━━ Exercise materials ━━

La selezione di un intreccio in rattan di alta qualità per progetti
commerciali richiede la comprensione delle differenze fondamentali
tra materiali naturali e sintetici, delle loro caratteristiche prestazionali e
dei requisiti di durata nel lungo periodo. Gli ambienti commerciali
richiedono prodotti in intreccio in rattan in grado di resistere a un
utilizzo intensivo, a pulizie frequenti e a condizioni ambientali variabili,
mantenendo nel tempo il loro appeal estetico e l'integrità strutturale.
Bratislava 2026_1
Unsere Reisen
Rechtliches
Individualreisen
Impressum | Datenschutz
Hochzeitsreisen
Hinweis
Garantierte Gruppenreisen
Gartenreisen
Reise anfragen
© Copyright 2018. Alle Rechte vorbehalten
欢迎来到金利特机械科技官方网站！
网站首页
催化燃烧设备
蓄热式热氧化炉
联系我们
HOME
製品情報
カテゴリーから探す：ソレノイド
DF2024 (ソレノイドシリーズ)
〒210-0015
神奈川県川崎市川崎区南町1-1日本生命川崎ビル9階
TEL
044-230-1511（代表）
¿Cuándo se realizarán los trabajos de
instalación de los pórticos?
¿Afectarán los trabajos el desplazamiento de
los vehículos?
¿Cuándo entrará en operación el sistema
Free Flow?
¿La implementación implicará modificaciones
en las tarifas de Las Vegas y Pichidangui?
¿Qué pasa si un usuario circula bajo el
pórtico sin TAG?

━━━
━━ Exercise materials ━━

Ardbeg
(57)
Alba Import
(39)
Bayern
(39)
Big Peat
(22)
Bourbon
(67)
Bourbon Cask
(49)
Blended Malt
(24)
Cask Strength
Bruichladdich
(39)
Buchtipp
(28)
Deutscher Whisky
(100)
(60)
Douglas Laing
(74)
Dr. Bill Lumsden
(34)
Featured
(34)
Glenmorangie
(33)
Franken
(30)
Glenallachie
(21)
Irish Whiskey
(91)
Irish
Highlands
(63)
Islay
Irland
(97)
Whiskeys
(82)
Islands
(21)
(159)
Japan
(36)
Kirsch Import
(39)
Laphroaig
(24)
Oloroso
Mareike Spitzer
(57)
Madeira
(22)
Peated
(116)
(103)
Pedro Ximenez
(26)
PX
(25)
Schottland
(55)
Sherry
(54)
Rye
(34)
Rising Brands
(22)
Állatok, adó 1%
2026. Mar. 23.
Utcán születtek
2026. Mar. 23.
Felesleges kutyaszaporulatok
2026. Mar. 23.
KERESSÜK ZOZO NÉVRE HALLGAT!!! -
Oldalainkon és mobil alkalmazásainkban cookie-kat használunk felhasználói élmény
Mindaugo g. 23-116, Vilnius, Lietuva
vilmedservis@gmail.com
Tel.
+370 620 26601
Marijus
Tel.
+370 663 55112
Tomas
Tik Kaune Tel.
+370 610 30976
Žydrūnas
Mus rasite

━━━

What the task requires =>
Would you print exactly and only the lines of the material above that run from the line with "Bratislava 2026_1" through the line with "DF2024 (ソレノイドシリーズ)", both included?

Exercise response =>
Bratislava 2026_1
Unsere Reisen
Rechtliches
Individualreisen
Impressum | Datenschutz
Hochzeitsreisen
Hinweis
Garantierte Gruppenreisen
Gartenreisen
Reise anfragen
© Copyright 2018. Alle Rechte vorbehalten
欢迎来到金利特机械科技官方网站！
网站首页
催化燃烧设备
蓄热式热氧化炉
联系我们
HOME
製品情報
カテゴリーから探す：ソレノイド
DF2024 (ソレノイドシリーズ)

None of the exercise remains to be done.